* Activity:
Repeat the listing below in full, keeping each word as given.

* Dataset records:
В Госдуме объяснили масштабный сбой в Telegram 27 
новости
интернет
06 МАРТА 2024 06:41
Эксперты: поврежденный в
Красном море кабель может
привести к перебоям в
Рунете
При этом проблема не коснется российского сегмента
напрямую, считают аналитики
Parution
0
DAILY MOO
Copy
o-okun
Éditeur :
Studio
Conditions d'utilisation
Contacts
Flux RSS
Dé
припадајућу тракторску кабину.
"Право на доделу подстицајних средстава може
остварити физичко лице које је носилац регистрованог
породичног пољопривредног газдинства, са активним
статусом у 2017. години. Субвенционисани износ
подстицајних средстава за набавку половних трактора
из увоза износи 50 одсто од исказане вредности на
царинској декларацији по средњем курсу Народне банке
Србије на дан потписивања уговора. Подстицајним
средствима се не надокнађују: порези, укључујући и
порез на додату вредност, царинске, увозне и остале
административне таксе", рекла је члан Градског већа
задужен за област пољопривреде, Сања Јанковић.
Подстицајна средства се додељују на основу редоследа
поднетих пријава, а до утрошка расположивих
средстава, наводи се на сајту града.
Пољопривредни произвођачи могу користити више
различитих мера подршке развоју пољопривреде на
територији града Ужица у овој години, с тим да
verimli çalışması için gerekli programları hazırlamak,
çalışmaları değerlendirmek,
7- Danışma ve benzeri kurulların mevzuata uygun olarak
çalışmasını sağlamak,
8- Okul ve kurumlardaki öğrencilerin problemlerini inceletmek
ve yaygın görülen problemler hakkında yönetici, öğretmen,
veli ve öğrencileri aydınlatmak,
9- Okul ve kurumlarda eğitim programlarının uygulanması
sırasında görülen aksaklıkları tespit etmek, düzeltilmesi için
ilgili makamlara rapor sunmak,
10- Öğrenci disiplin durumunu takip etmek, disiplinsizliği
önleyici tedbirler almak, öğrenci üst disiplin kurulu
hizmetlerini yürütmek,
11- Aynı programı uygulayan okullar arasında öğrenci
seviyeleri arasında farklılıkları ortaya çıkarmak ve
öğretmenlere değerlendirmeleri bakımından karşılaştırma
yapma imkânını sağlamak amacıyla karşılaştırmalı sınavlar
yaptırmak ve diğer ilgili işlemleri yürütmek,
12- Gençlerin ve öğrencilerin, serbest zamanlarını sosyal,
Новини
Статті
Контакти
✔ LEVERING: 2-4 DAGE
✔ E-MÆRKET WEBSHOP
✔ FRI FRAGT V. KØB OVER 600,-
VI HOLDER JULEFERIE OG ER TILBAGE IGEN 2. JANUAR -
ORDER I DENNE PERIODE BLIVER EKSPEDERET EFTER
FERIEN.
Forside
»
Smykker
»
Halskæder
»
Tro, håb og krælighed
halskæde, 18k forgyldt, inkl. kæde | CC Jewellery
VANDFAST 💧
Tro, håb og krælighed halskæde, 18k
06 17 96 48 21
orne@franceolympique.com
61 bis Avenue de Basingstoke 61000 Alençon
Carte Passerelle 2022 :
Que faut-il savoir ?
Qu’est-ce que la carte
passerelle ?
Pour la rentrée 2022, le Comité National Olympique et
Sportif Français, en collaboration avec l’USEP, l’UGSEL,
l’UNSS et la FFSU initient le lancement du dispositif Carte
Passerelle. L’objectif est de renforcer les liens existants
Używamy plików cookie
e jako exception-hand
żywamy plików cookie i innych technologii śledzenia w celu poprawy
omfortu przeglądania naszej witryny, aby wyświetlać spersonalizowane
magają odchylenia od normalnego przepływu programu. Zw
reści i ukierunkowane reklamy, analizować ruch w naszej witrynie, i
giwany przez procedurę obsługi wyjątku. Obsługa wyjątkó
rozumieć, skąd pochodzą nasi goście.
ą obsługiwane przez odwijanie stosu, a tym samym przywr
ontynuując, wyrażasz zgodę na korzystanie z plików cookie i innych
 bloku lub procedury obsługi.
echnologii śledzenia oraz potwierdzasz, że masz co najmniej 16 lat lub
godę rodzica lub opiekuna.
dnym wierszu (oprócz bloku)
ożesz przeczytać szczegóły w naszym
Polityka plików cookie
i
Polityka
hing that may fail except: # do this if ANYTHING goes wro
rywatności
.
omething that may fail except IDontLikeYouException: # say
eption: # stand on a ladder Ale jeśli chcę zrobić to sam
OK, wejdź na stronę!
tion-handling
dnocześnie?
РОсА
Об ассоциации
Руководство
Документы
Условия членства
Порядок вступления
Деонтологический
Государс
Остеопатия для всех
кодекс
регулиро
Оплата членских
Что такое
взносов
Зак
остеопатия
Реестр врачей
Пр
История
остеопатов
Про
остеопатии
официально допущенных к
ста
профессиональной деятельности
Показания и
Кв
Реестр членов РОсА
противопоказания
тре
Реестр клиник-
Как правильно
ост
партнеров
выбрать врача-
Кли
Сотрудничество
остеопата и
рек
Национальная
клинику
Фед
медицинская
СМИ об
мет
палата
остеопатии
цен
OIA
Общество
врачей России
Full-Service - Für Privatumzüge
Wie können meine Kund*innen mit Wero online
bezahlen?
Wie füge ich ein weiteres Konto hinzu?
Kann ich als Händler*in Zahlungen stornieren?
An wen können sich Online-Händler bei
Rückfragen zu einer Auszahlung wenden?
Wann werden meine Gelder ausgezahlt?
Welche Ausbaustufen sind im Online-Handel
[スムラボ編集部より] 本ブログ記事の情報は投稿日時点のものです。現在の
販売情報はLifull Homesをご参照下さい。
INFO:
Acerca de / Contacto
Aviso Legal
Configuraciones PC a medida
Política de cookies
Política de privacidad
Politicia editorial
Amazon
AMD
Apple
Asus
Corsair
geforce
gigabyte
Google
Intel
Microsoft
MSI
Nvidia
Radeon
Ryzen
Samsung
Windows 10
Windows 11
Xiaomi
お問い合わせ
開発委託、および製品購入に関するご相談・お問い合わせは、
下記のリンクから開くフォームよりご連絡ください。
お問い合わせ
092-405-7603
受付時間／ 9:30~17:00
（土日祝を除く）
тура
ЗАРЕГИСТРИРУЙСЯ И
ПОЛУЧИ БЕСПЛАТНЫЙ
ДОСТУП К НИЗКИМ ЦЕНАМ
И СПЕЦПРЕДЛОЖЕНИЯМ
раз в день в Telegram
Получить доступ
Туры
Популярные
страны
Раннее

* Output:
В Госдуме объяснили масштабный сбой в Telegram 27 
новости
интернет
06 МАРТА 2024 06:41
Эксперты: поврежденный в
Красном море кабель может
привести к перебоям в
Рунете
При этом проблема не коснется российского сегмента
напрямую, считают аналитики
Parution
0
DAILY MOO
Copy
o-okun
Éditeur :
Studio
Conditions d'utilisation
Contacts
Flux RSS
Dé
припадајућу тракторску кабину.
"Право на доделу подстицајних средстава може
остварити физичко лице које је носилац регистрованог
породичног пољопривредног газдинства, са активним
статусом у 2017. години. Субвенционисани износ
подстицајних средстава за набавку половних трактора
из увоза износи 50 одсто од исказане вредности на
царинској декларацији по средњем курсу Народне банке
Србије на дан потписивања уговора. Подстицајним
средствима се не надокнађују: порези, укључујући и
порез на додату вредност, царинске, увозне и остале
административне таксе", рекла је члан Градског већа
задужен за област пољопривреде, Сања Јанковић.
Подстицајна средства се додељују на основу редоследа
поднетих пријава, а до утрошка расположивих
средстава, наводи се на сајту града.
Пољопривредни произвођачи могу користити више
различитих мера подршке развоју пољопривреде на
територији града Ужица у овој години, с тим да
verimli çalışması için gerekli programları hazırlamak,
çalışmaları değerlendirmek,
7- Danışma ve benzeri kurulların mevzuata uygun olarak
çalışmasını sağlamak,
8- Okul ve kurumlardaki öğrencilerin problemlerini inceletmek
ve yaygın görülen problemler hakkında yönetici, öğretmen,
veli ve öğrencileri aydınlatmak,
9- Okul ve kurumlarda eğitim programlarının uygulanması
sırasında görülen aksaklıkları tespit etmek, düzeltilmesi için
ilgili makamlara rapor sunmak,
10- Öğrenci disiplin durumunu takip etmek, disiplinsizliği
önleyici tedbirler almak, öğrenci üst disiplin kurulu
hizmetlerini yürütmek,
11- Aynı programı uygulayan okullar arasında öğrenci
seviyeleri arasında farklılıkları ortaya çıkarmak ve
öğretmenlere değerlendirmeleri bakımından karşılaştırma
yapma imkânını sağlamak amacıyla karşılaştırmalı sınavlar
yaptırmak ve diğer ilgili işlemleri yürütmek,
12- Gençlerin ve öğrencilerin, serbest zamanlarını sosyal,
Новини
Статті
Контакти
✔ LEVERING: 2-4 DAGE
✔ E-MÆRKET WEBSHOP
✔ FRI FRAGT V. KØB OVER 600,-
VI HOLDER JULEFERIE OG ER TILBAGE IGEN 2. JANUAR -
ORDER I DENNE PERIODE BLIVER EKSPEDERET EFTER
FERIEN.
Forside
»
Smykker
»
Halskæder
»
Tro, håb og krælighed
halskæde, 18k forgyldt, inkl. kæde | CC Jewellery
VANDFAST 💧
Tro, håb og krælighed halskæde, 18k
06 17 96 48 21
orne@franceolympique.com
61 bis Avenue de Basingstoke 61000 Alençon
Carte Passerelle 2022 :
Que faut-il savoir ?
Qu’est-ce que la carte
passerelle ?
Pour la rentrée 2022, le Comité National Olympique et
Sportif Français, en collaboration avec l’USEP, l’UGSEL,
l’UNSS et la FFSU initient le lancement du dispositif Carte
Passerelle. L’objectif est de renforcer les liens existants
Używamy plików cookie
e jako exception-hand
żywamy plików cookie i innych technologii śledzenia w celu poprawy
omfortu przeglądania naszej witryny, aby wyświetlać spersonalizowane
magają odchylenia od normalnego przepływu programu. Zw
reści i ukierunkowane reklamy, analizować ruch w naszej witrynie, i
giwany przez procedurę obsługi wyjątku. Obsługa wyjątkó
rozumieć, skąd pochodzą nasi goście.
ą obsługiwane przez odwijanie stosu, a tym samym przywr
ontynuując, wyrażasz zgodę na korzystanie z plików cookie i innych
 bloku lub procedury obsługi.
echnologii śledzenia oraz potwierdzasz, że masz co najmniej 16 lat lub
godę rodzica lub opiekuna.
dnym wierszu (oprócz bloku)
ożesz przeczytać szczegóły w naszym
Polityka plików cookie
i
Polityka
hing that may fail except: # do this if ANYTHING goes wro
rywatności
.
omething that may fail except IDontLikeYouException: # say
eption: # stand on a ladder Ale jeśli chcę zrobić to sam
OK, wejdź na stronę!
tion-handling
dnocześnie?
РОсА
Об ассоциации
Руководство
Документы
Условия членства
Порядок вступления
Деонтологический
Государс
Остеопатия для всех
кодекс
регулиро
Оплата членских
Что такое
взносов
Зак
остеопатия
Реестр врачей
Пр
История
остеопатов
Про
остеопатии
официально допущенных к
ста
профессиональной деятельности
Показания и
Кв
Реестр членов РОсА
противопоказания
тре
Реестр клиник-
Как правильно
ост
партнеров
выбрать врача-
Кли
Сотрудничество
остеопата и
рек
Национальная
клинику
Фед
медицинская
СМИ об
мет
палата
остеопатии
цен
OIA
Общество
врачей России
Full-Service - Für Privatumzüge
Wie können meine Kund*innen mit Wero online
bezahlen?
Wie füge ich ein weiteres Konto hinzu?
Kann ich als Händler*in Zahlungen stornieren?
An wen können sich Online-Händler bei
Rückfragen zu einer Auszahlung wenden?
Wann werden meine Gelder ausgezahlt?
Welche Ausbaustufen sind im Online-Handel
[スムラボ編集部より] 本ブログ記事の情報は投稿日時点のものです。現在の
販売情報はLifull Homesをご参照下さい。
INFO:
Acerca de / Contacto
Aviso Legal
Configuraciones PC a medida
Política de cookies
Política de privacidad
Politicia editorial
Amazon
AMD
Apple
Asus
Corsair
geforce
gigabyte
Google
Intel
Microsoft
MSI
Nvidia
Radeon
Ryzen
Samsung
Windows 10
Windows 11
Xiaomi
お問い合わせ
開発委託、および製品購入に関するご相談・お問い合わせは、
下記のリンクから開くフォームよりご連絡ください。
お問い合わせ
092-405-7603
受付時間／ 9:30~17:00
（土日祝を除く）
тура
ЗАРЕГИСТРИРУЙСЯ И
ПОЛУЧИ БЕСПЛАТНЫЙ
ДОСТУП К НИЗКИМ ЦЕНАМ
И СПЕЦПРЕДЛОЖЕНИЯМ
раз в день в Telegram
Получить доступ
Туры
Популярные
страны
Раннее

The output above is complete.